A proposta que amplia a faixa de isenção do Imposto de Renda para salários de até R$ 5 mil mensais será votada na Câmara dos Deputados em 1º de outubro, conforme anúncio do deputado Hugo Motta (Republicanos-PB). Embora a medida seja apresentada como alívio para trabalhadores, ela pode comprometer a arrecadação federal e gerar distorções no sistema tributário. O texto, articulado por Arthur Lira (PP-AL), deve ser aprovado com apoio da maioria, mas especialistas alertam para o impacto negativo sobre o equilíbrio fiscal e a sustentabilidade das contas públicas.
O projeto também prevê redução parcial do IR para rendimentos de até R$ 7.350 e cria uma tributação mínima para quem recebe acima de R$ 50 mil mensais. Para compensar a perda de arrecadação, o Governo Lula (PT) propõe taxar dividendos enviados ao exterior em 10%, além de manter o redutor para empresas que já pagam 34% sobre o lucro. A estratégia, no entanto, transfere o peso fiscal para investidores e o setor produtivo, o que pode desestimular investimentos e afetar a competitividade nacional. Estados e municípios, que dependem da arrecadação compartilhada, também podem sofrer com a queda de receitas.
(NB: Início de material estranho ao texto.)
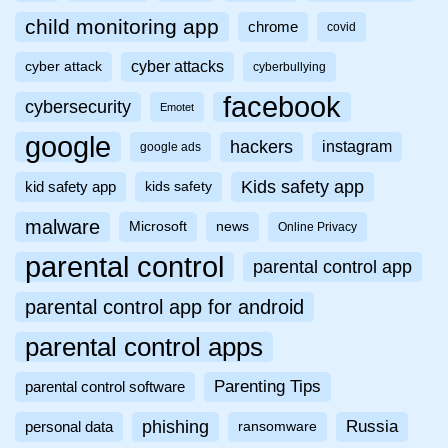
child monitoring app
chrome
covid
cyber attacks
cyber attack
cyberbullying
facebook
cybersecurity
Emotet
google
hackers
instagram
google ads
Kids safety app
kid safety app
kids safety
malware
Microsoft
news
Online Privacy
parental control
parental control app
parental control app for android
parental control apps
Parenting Tips
parental control software
phishing
Russia
personal data
ransomware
O ministro da Fazenda, Fernando Haddad (PT), afirmou que espera a sanção da nova faixa de isenção ainda em outubro por Lula (PT). Segundo estimativas do próprio Governo Federal, o custo da medida pode ultrapassar R$ 30 bilhões em 2026, enquanto a arrecadação prevista com o imposto mínimo ficaria em torno de R$ 25 bilhões. A diferença entre os valores evidencia o risco de desequilíbrio fiscal e reforça críticas à condução econômica do petista, que segue ampliando benefícios sem apresentar reformas estruturantes para conter o avanço da dívida pública.